Vive e lavora a New York

Studio visit di Elisa Carollo

Ian Tweedy è un artista nato all’interno di una base americana in Germania, per poi passare gran parte della sua formazione e primi passi della carriera in Italia. Il suo lavoro è fondato sulla pratica dell’archivio: un collezionare quasi ossessivo di frammenti visivi, detriti e rigurgiti di immagini della nostra era contemporanea. Le immagini, raccolte ed estrapolate dai loro contesti, vengono trasferite sulla tela in una pratica che ne permette un’attenta appropriazione dei soggetti e delle relative implicazioni socio/politiche, ma anche già una manipolazione delle immagini stesse, che allude alla loro storia e al loro inevitabile destino.

Con le sue opere Tweedy esplora un bisogno di storie della nostra epoca che viene soddisfatto tramite il consumo, per lo più inconsapevole, di un flusso costante delle immagini che ci circonda. Lo sforzo che sostanzia tale lavoro è quello di adottare, e quindi potenzialmente ispirare, un diverso spirito critico nei confronti di queste fonti di narrazioni visive. C’è infatti una volontà di smascherare i meccanismi di lettura e significazione che si celano nella costante ma studiata produzione di immagini e iconografie ‘modello’ per i comportamenti della nostra società. Andando più nello specifico, alla base della sua ricerca vi è una riflessione sui conflitti concettuali ed etici tra i modelli proposti da una cultura visiva come quella europea, già ricca di identità e iconografie sedimentate, e quella del “fast consuming” americana, che in qualche modo si è imposta a livello globale.
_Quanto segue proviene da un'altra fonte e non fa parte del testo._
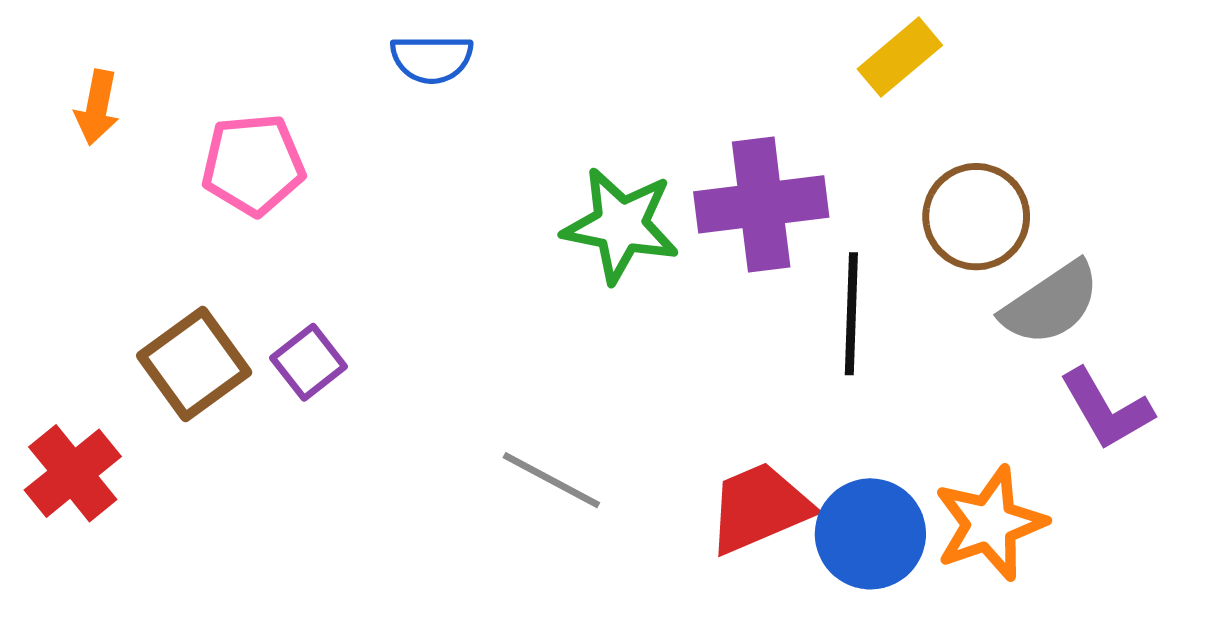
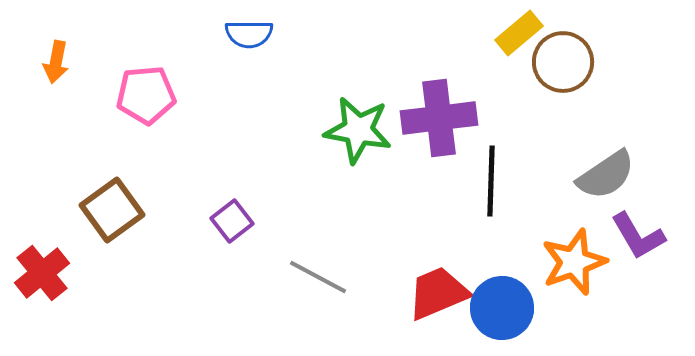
brown circle: (976, 217) -> (563, 62), moved
purple square: (309, 362) -> (232, 221), moved
orange star: (990, 524) -> (574, 262), moved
Tweedy rivela i meccanismi di quest’ultima e come sia fondata su una bulimia visiva volta a soddisfare rapidamente un bisogno ormai inconscio di narrazioni, che rimane però il più delle volte in superficie. In tal modo, l’artista fa riferimento anche alla problematica di un’identità ancora da definire, o meglio da accettare, all’interno della società americana. Ian vive, infatti, in maniera molto sentita questo conflitto, partendo da una prospettiva diasporica e displaced di chi è rientrato in America ed è ora immerso in questa cultura, ma si è formato e si sente più vicino a quella europea.

Esplorando e sostanziandosi di tutte queste implicazioni sociopolitiche e semiotiche, la sua è una pittura più mentale che figurativa: volontariamente, le narrazioni vengono frammentate, decostruite, per aprirle a nuove letture e al contempo a una investigazione del meaning-making process quando leggiamo delle immagini. L’idea è di trovarvi la struttura essenziale, riducendo le immagini a quegli elementi significanti minimi che ne creano il messaggio.

Questo è evidente in recenti sperimentazioni dove il tratto pittorico si fa più grafico, per quanto comunque realizzato a olio. L’apparenza di sketchbook dà a queste immagini una forma ancora in fieri, di analisi aperta. La sfida, per Tweedy, è quella di non cadere nella tentazione di un figurativo più semplice e ammiccante al gusto contemporaneo. Il rischio, però, è quello di risultare eccessivamente criptico e mentale, inaccessibile all’osservatore o perfino troppo caotico per stimolare un apprezzamento propriamente estetico. Un aspetto, infatti, che rischia di compromettere il suo lavoro è, talvolta, una ipersaturazione delle immagini sulla tela, che può risultare in composizioni ‘troppo piene’ e confusionarie. Come lui stesso ammette, basandosi la sua pratica su un processo di raccolta e accumulazione di immagini, non è facile capire quando sia opportuno interrompere il processo. Queste narrazioni visive così frammentate appaiono quindi spesso non concluse e, per questo, di non facile lettura. Già più ammiccanti al gusto d’oggi sono invece alcuni dipinti recenti: in questo caso l’accumulo esasperato di corpi e figure si dilata in singoli personaggi quali punti d’attracco chiave, circondati da ampie e dense campiture di colore, a esprimere uno stato emozionale/mentale, più che un preciso spazio fisico.

Per quanto dalla nostra conversazione emerga come questo sia un momento di passaggio, Ian dimostra una profonda consapevolezza del proprio lavoro e della propria ricerca. Le sue parole rivelano una chiara tensione volta a mantenere l’integrità della propria cifra stilistica, oltre a rendere coerente e peculiare il suo approccio alla pittura come medium di analisi di un conflitto fra modelli culturali, oggi quanto mai attuale.